-+ 0.00%
-+ 0.00%
-+ 0.00%

Aeon (M) Bhd (KLSE:AEON) Could Be A Buy For Its Upcoming Dividend

Simply Wall St·05/25/2026 00:04:14
Listen to the news

Regular readers will know that we love our dividends at Simply Wall St, which is why it's exciting to see Aeon Co. (M) Bhd. (KLSE:AEON) is about to trade ex-dividend in the next 3 days. The ex-dividend date generally occurs two days before the record date, which is the day on which shareholders need to be on the company's books in order to receive a dividend. The ex-dividend date is of consequence because whenever a stock is bought or sold, the trade can take two business days or more to settle. Meaning, you will need to purchase Aeon (M) Bhd's shares before the 29th of May to receive the dividend, which will be paid on the 18th of June.

The company's next dividend payment will be RM00.045 per share, and in the last 12 months, the company paid a total of RM0.045 per share. Based on the last year's worth of payments, Aeon (M) Bhd stock has a trailing yield of around 3.9% on the current share price of RM01.14. If you buy this business for its dividend, you should have an idea of whether Aeon (M) Bhd's dividend is reliable and sustainable. So we need to investigate whether Aeon (M) Bhd can afford its dividend, and if the dividend could grow.

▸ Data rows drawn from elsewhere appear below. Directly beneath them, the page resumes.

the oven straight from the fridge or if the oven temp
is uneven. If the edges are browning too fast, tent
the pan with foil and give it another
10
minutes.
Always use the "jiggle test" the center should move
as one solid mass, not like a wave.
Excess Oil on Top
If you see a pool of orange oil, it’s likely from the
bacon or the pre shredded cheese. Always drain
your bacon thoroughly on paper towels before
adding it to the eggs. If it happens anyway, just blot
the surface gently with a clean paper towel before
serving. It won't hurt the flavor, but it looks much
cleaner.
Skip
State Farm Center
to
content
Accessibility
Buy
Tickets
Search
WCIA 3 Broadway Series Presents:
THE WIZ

Dividends are usually paid out of company profits, so if a company pays out more than it earned then its dividend is usually at greater risk of being cut. Fortunately Aeon (M) Bhd's payout ratio is modest, at just 42% of profit. Yet cash flows are even more important than profits for assessing a dividend, so we need to see if the company generated enough cash to pay its distribution. It paid out 18% of its free cash flow as dividends last year, which is conservatively low.

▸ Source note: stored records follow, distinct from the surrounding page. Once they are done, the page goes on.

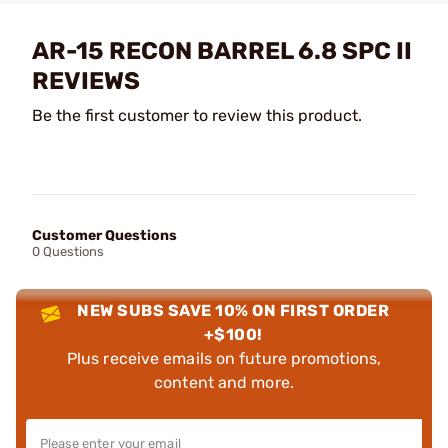
AR-15 RECON BARREL 6.8 SPC II
REVIEWS
Be the first customer to review this product.
Customer Questions
0 Questions
NEW SUBS SAVE 10% ON FIRST ORDER
+$100!
Plus receive emails on future promotions,
content and more.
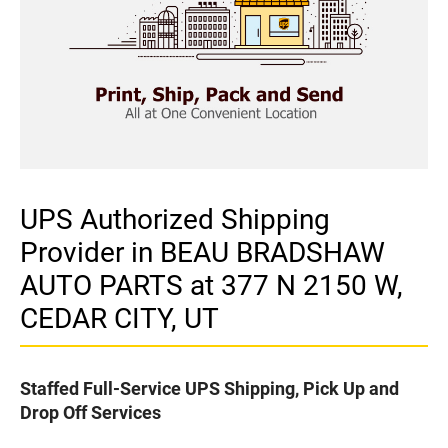
UPS Authorized Shipping
Provider in BEAU BRADSHAW
AUTO PARTS at 377 N 2150 W,
CEDAR CITY, UT
Staffed Full-Service UPS Shipping, Pick Up and
Drop Off Services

It's positive to see that Aeon (M) Bhd's dividend is covered by both profits and cash flow, since this is generally a sign that the dividend is sustainable, and a lower payout ratio usually suggests a greater margin of safety before the dividend gets cut.

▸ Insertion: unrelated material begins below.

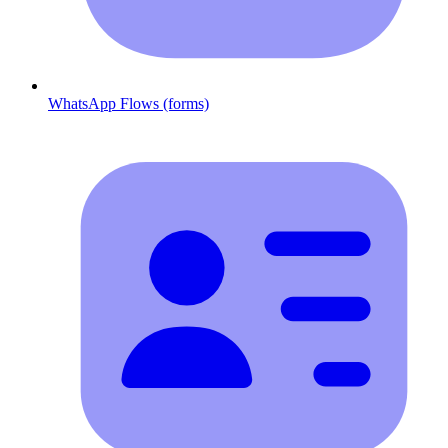
WhatsApp Flows (forms)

View our latest analysis for Aeon (M) Bhd

Click here to see the company's payout ratio, plus analyst estimates of its future dividends.

historic-dividend
KLSE:AEON Historic Dividend May 25th 2026

Have Earnings And Dividends Been Growing?

Companies with consistently growing earnings per share generally make the best dividend stocks, as they usually find it easier to grow dividends per share. Investors love dividends, so if earnings fall and the dividend is reduced, expect a stock to be sold off heavily at the same time. That's why it's comforting to see Aeon (M) Bhd's earnings have been skyrocketing, up 29% per annum for the past five years. Aeon (M) Bhd is paying out less than half its earnings and cash flow, while simultaneously growing earnings per share at a rapid clip. This is a very favourable combination that can often lead to the dividend multiplying over the long term, if earnings grow and the company pays out a higher percentage of its earnings.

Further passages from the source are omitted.